New York City increased marriage slots for Sunday, July 24, a historical day when the state's same-sex marriage law takes effect. All the 823 couples who registered for a lottery will be accommodated.
Initially, New York City officials were planning to limit the number of marriages on Sunday to 764, after receiving 2,661 license applications online over the past two weeks.
For a fair selection, a lottery was conducted from Tuesday to Thursday. As a result of the announcement, the number of registration turned out to be 823, just 59 couples more than the intended number.
According to the original plan, winners would be notified by noon on Friday.

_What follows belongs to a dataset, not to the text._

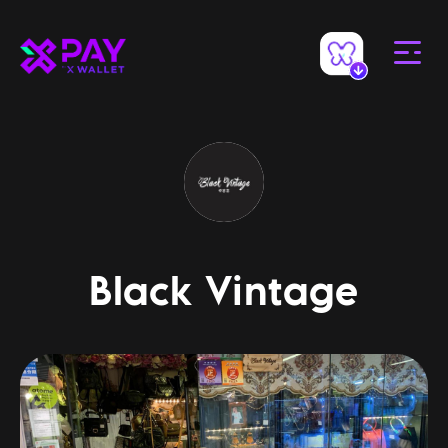
Black Vintage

However, the city has already decided to let all those who registered get married this weekend.
While the outer four boroughs have enough spots for interested couples, Manhattan was a little more popular than it could afford. 533 couples requested for 400 slots available in Manhattan, and city officials decided to hold 459 ceremonies in Manhattan, while moving 74 couples to one of four boroughs.

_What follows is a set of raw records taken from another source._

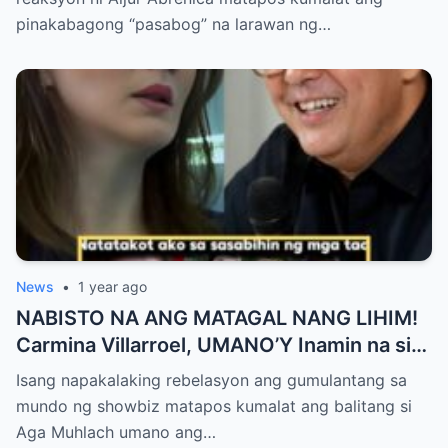
ng Aura! “Sino Talaga ang Nagsisi
pinakabagong “pasabog” na larawan ng…
Ngayon?”
News
•
1 year ago
NABISTO NA ANG MATAGAL NANG LIHIM!
Carmina Villarroel, UMANO’Y Inamin na si
AGA MUHLACH ang TUNAY na Ama nina
Isang napakalaking rebelasyon ang gumulantang sa
Mavy at Cassy Legaspi — Buong Showbiz
mundo ng showbiz matapos kumalat ang balitang si
World NAGULANTANG sa Rebelasyong
Aga Muhlach umano ang…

At the Manhattan venue, celebratory crowds and television cameras are expected to gather on Sunday morning.
Mayor Michael Bloomberg will be officiating a wedding on Sunday, for his chief policy adviser John Feinblatt and Department of Consumer Affairs Commissioner Jonathan Mintz, a gay couple to wed at Gracie Mansion.

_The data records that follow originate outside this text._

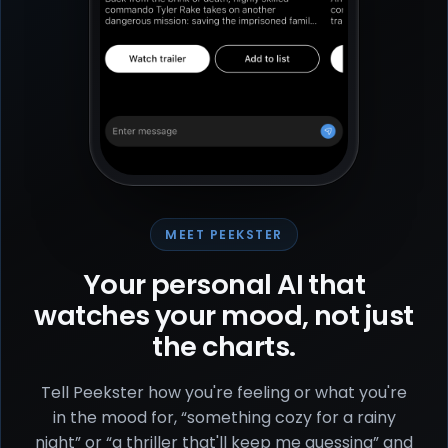
MEET PEEKSTER
Your personal AI that
watches your mood, not just
the charts.
Tell Peekster how you're feeling or what you're
in the mood for, “something cozy for a rainy
night” or “a thriller that'll keep me guessing” and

The 823 weddings on Sunday will far exceed the city's current single-day record, which was set on Valentine's Day in 2003, when 621 couples were married.
This coming Sunday is expected to be the busiest day in history for the City Clerk's Office. Judges will perform three steps all at once: granting a marriage license, granting (on a case-by-case basis) a waiver of the waiting period, and performing a ceremony, reports AP.
Starting Monday, the couples who could not make the historical day as their anniversary will receive marriage licenses on a first-come, first-served basis.
Bloomberg said he would not expect people to be camping out overnight for marriage licenses.
It's not buying an iPad 2, said the Mayor.